Ne tirez pas sur l’oiseau moqueur était le récit de la jeune Scout Finch.

Son père, Atticus, avocat humaniste dans le Sud raciste des années 30, défendait un homme noir accusé du viol d’une femme blanche ; il était l’homme presque idéal, explorant la question des rapports de classes et de races, celle du courage, de la transmission, de l’éveil à l’injustice et à la conscience politique.

L’auteure, Harper Lee, n’a jamais cherché la célébrité. Très vite après la publication, elle s’est réfugiée en Alabama, auprès de sa famille et de ses amis. Une question allait la poursuivre pendant longtemps. Faisait-elle partie de ces auteurs d’un seul livre ? Était-elle réellement écrivain?
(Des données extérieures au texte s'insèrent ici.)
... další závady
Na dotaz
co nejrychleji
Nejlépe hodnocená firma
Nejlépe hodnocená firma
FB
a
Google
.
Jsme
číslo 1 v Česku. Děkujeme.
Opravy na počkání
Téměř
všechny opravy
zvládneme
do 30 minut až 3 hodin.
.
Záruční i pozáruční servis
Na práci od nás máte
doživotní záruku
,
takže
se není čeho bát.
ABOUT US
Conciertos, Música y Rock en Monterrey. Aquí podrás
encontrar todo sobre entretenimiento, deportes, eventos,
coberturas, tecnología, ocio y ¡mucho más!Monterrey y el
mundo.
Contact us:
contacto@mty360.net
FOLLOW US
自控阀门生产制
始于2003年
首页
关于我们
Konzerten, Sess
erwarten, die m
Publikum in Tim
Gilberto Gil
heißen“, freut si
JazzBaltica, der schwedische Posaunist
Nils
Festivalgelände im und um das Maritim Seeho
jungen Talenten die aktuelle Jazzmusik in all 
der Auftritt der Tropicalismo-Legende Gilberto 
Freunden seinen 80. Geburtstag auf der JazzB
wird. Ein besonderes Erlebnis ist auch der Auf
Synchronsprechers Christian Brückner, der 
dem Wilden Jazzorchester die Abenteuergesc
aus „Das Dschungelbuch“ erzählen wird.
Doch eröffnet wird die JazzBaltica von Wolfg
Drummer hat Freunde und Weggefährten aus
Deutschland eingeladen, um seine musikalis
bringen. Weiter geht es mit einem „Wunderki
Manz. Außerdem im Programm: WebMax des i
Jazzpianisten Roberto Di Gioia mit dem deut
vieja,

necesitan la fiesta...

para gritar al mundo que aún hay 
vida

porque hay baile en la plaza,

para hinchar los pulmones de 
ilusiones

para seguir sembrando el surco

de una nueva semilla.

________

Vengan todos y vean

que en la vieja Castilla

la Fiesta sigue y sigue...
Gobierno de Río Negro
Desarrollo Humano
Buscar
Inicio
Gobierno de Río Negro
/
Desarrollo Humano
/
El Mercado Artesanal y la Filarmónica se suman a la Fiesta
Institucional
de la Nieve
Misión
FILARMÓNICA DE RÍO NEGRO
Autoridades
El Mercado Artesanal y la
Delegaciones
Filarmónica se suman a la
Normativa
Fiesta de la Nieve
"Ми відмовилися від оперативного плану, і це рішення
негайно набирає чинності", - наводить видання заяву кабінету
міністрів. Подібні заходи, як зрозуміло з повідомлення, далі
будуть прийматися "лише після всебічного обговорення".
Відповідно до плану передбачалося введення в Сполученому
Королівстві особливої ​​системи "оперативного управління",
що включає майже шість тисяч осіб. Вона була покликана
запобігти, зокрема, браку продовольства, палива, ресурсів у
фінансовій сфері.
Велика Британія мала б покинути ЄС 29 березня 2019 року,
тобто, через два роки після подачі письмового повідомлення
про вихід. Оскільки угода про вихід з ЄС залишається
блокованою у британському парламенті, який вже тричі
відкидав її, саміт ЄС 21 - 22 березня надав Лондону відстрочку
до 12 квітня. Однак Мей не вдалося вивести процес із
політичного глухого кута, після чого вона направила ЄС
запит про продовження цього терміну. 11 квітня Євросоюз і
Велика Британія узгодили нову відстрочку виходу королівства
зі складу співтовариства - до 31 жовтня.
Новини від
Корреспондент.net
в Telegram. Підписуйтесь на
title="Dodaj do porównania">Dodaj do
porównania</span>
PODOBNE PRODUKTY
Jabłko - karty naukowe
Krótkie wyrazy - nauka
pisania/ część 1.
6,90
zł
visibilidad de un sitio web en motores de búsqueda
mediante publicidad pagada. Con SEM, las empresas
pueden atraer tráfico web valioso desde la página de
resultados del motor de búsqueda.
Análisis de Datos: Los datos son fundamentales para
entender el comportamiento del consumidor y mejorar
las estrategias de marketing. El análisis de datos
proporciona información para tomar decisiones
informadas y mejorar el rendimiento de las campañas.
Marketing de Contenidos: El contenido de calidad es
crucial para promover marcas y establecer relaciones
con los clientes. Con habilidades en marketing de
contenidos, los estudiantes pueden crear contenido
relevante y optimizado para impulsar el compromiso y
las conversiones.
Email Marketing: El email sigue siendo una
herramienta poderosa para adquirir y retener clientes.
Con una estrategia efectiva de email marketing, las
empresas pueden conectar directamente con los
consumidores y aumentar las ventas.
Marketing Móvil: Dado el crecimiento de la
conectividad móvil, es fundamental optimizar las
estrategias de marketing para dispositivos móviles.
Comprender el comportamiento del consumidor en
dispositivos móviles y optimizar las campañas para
Après tout, on avait même soupçonné un temps, que le véritable auteur était son ami d’enfance, Truman Capote.

C’est pourquoi la publication plus d’un demi-siècle après du nouveau roman de Harper Lee est considéré comme un mini séisme dans le monde littéraire. Cependant, Va et poste une sentinelle (Go set a watchman en VO) n’est pas un nouveau livre ; il est en fait un vieux manuscrit, présenté comme la matrice de l’Oiseau moqueur.

En effet, à l’époque, son éditrice était intéressée par les flashbacks de l’enfance du personnage principal et s’était montrée suffisamment convaincante pour que Lee réécrive l’histoire en la centrant sur l’enfance de l’héroïne. Ne tirez pas sur l’oiseau moqueur était né et le reste appartenait à l’histoire. Ou presque…

Voici donc Va et poste une sentinelle.

L’histoire est simple :

Jean Louise Finch, dite « Scout », est de retour dans sa petite ville natale de l’Alabama, Maycomb, pour rendre visite à son père, Atticus. Vingt ans ont passé. Nous sommes au milieu des années 1950, et la nation se déchire autour des questions raciales. Confrontée à la société qui l’a façonnée mais dont elle croit s’être affranchie en partant vivre à New York, Jean Louise va découvrir ses proches sous un jour inédit

Atticus, le héros culturel, le champion des droits de l’homme est devenu un vieil homme antipathique, peut être même raciste.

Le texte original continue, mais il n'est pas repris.